Records from a collection

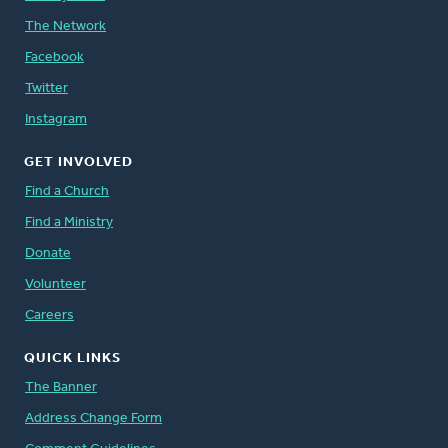
The Network
Facebook
Twitter
Instagram
GET INVOLVED
Find a Church
Find a Ministry
Donate
Volunteer
Careers
QUICK LINKS
The Banner
Address Change Form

Exercise requirements:
Any pictures should be dropped; transcribe the rest of the records above exactly.

Solution:
The Network
Facebook
Twitter
Instagram
GET INVOLVED
Find a Church
Find a Ministry
Donate
Volunteer
Careers
QUICK LINKS
The Banner
Address Change Form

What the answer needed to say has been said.